Standard & Poor’s is one forecaster now publicly predicting an extension of ECB QE. The credit rating agency pointed to appreciation of the euro versus emerging markets currencies as likely to provide a further drag on prices across the continent.
Rival firm Moody’s Analytics has similar concerns, and picked out low energy prices as offering continued downward pressure on prices.
“Deflation pressures remain in the euro zone, weaker energy prices are contributing to the deflation environment, said Tomas Holinka, an economist at the company. “The price of Brent crude oil has dropped around 25% to $49 per barrel since the beginning of May, after it increased from the low of $45.20 on January 13.”

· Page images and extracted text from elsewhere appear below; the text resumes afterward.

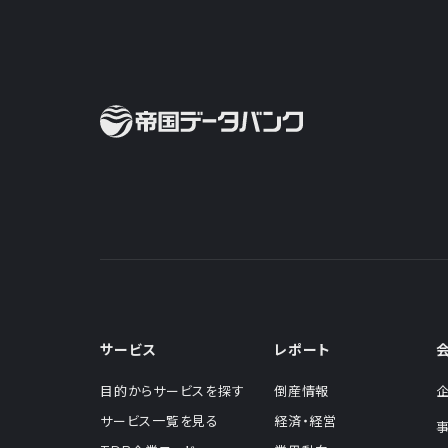
サービス
レポート
目的からサービスを探す
倒産情報
サービス一覧を見る
経済・経営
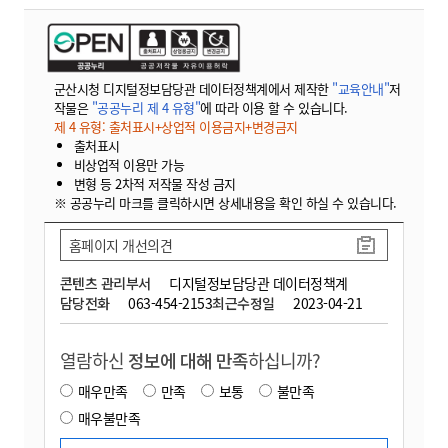
군산시청 디지털정보담당관 데이터정책계에서 제작한
"교육안내"
저
작물은
"공공누리 제 4 유형"
에 따라 이용 할 수 있습니다.
제 4 유형: 출처표시+상업적 이용금지+변경금지
출처표시
비상업적 이용만 가능
변형 등 2차적 저작물 작성 금지
※ 공공누리 마크를 클릭하시면 상세내용을 확인 하실 수 있습니다.
홈페이지 개선의견
콘텐츠 관리부서
디지털정보담당관 데이터정책계
담당전화
063-454-2153
최근수정일
2023-04-21
열람하신
정보에 대해 만족
하십니까?
매우만족
만족
보통
불만족
매우불만족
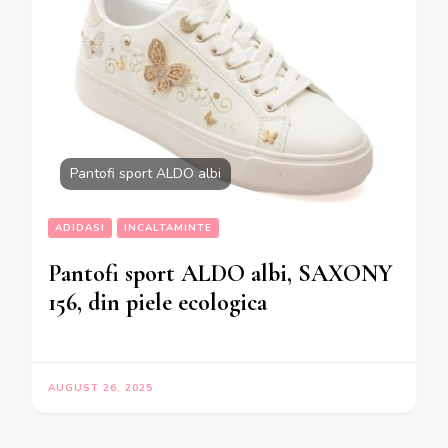
Pantofi sport ALDO albi
ADIDASI
INCALTAMINTE
Pantofi sport ALDO albi, SAXONY
156, din piele ecologica
AUGUST 26, 2025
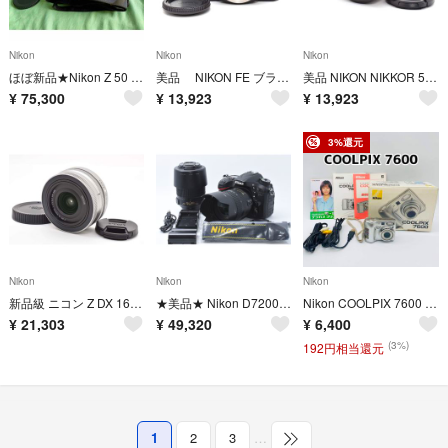
Nikon
Nikon
Nikon
ほぼ新品★Nikon Z 50 本体 ミラーレス一眼レフ★ボディ レンズ付き！
美品 NIKON FE ブラック フィルムカメラ モルト新品交換済 H469
美品 NIKON NIKKOR 50mm F1.4 MF レンズ B700
¥
75,300
¥
13,923
¥
13,923
3%還元
Nikon
Nikon
Nikon
新品級 ニコン Z DX 16-50mm F3.5-6.3 シルバー H474
★美品★ Nikon D7200 ダブルレンズセット
Nikon COOLPIX 7600 シルバー 単3電池駆動
¥
21,303
¥
49,320
¥
6,400
(3%)
192円相当還元
1
2
3
…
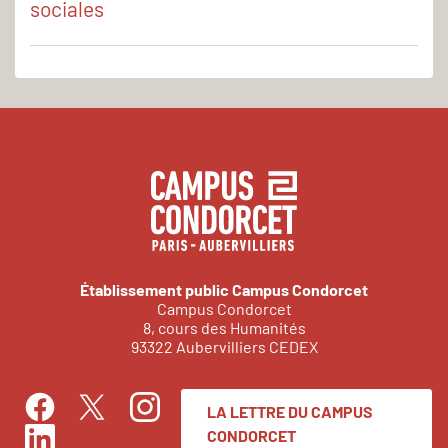
sociales
Établissement public Campus Condorcet
Campus Condorcet
8, cours des Humanités
93322 Aubervilliers CEDEX
LA LETTRE DU CAMPUS
Facebook
Instagram
Twitter
CONDORCET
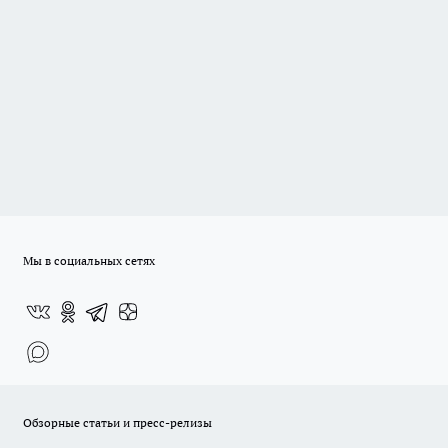
Мы в социальных сетях
Обзорные статьи и пресс-релизы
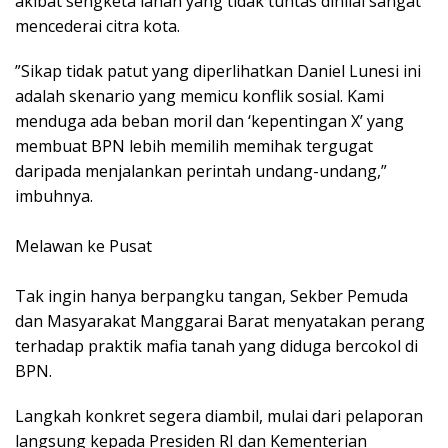
akibat sengketa lahan yang tidak tuntas dinilai sangat
mencederai citra kota.
​”Sikap tidak patut yang diperlihatkan Daniel Lunesi ini
adalah skenario yang memicu konflik sosial. Kami
menduga ada beban moril dan ‘kepentingan X’ yang
membuat BPN lebih memilih memihak tergugat
daripada menjalankan perintah undang-undang,”
imbuhnya.
Melawan ke Pusat
Tak ingin hanya berpangku tangan, Sekber Pemuda
dan Masyarakat Manggarai Barat menyatakan perang
terhadap praktik mafia tanah yang diduga bercokol di
BPN.
Langkah konkret segera diambil, mulai dari pelaporan
langsung kepada Presiden RI dan Kementerian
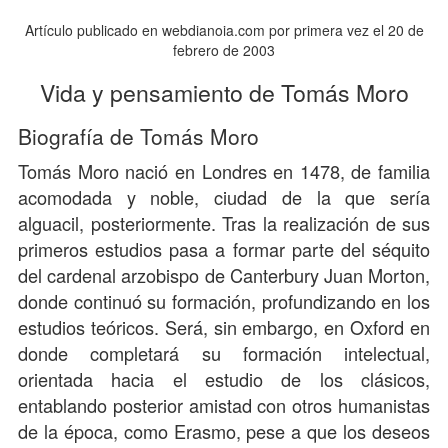
Artículo publicado en webdianoia.com por primera vez el 20 de
febrero de 2003
Vida y pensamiento de Tomás Moro
Biografía de Tomás Moro
Tomás Moro nació en Londres en 1478, de familia
acomodada y noble, ciudad de la que sería
alguacil, posteriormente. Tras la realización de sus
primeros estudios pasa a formar parte del séquito
del cardenal arzobispo de Canterbury Juan Morton,
donde continuó su formación, profundizando en los
estudios teóricos. Será, sin embargo, en Oxford en
donde completará su formación intelectual,
orientada hacia el estudio de los clásicos,
entablando posterior amistad con otros humanistas
de la época, como Erasmo, pese a que los deseos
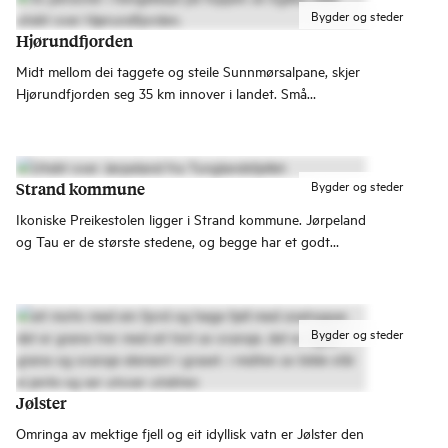
Bygder og steder
Hjørundfjorden
Midt mellom dei taggete og steile Sunnmørsalpane, skjer
Hjørundfjorden seg 35 km innover i landet. Små
bygdeperler ligg på rekke og rad og ønsker deg
velkomen.
Bygder og steder
Strand kommune
Ikoniske Preikestolen ligger i Strand kommune. Jørpeland
og Tau er de største stedene, og begge har et godt
utvalg av butikker, restauranter og naturbaserte
aktiviteter.
Bygder og steder
Jølster
Omringa av mektige fjell og eit idyllisk vatn er Jølster den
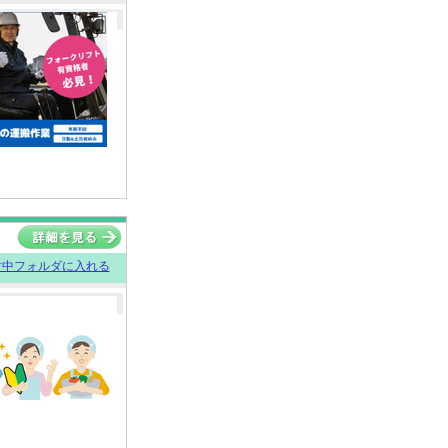
討中フォルダに入れる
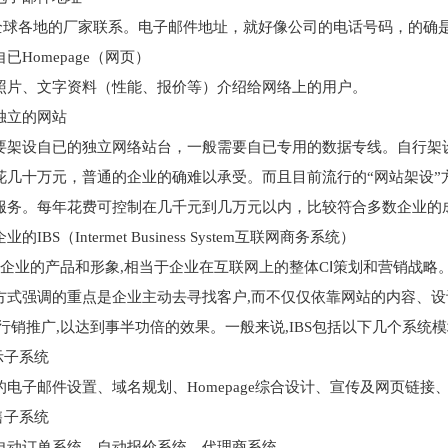
il与全球各地的厂家联系。电子邮件地址，就好像公司的电话号码，的
omepage（网页）
照片、文字资料（性能、报价等）介绍给网络上的用户。
立的网站
设自已的独立网络站台，一般需要自已专用的数据专线。自行架设
花几十万元，普通的企业的确难以承受。而且目前流行的“网站架设”
服务。每年花费可控制在几千元到几万元以内，比较符合多数企业的
S（Intermet Business System互联网商务系统）
企业的产品和形象,相当于企业在互联网上的整体CⅠ策划和营销战略。
方式强调的重点是企业主动去寻找客户,而不仅仅依靠网站的内容、设
行销推广,以达到事半功倍的效果。一般来说,IBS包括以下几个系统模
子系统
子邮件设置、域名规划、Homepage综合设计、宣传及网页链接
子系统
订单系统、自动报价系统、代理商系统。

“Inflation will be low in the coming months as oil deflation eases only slowly and food price growth won’t be strong enough to compensate for low energy prices,” he continued. “The ECB held the main policy rates steady in early September, but the eurozone’s fragile outlook prompted the bank to step up quantitative easing. ECB President Mario Draghi announced that the conditions for bond purchases will be relaxed, allowing the bank to buy up to 33% of debt issued by a member country, up from 25% previously.”
Holinka said in his view the stimulus program could now be prolonged beyond September 2016, if necessary. This kind of ‘ultra-accommodative monetary policy’ should over time increase inflation pressure and support economic growth through higher lending, he added.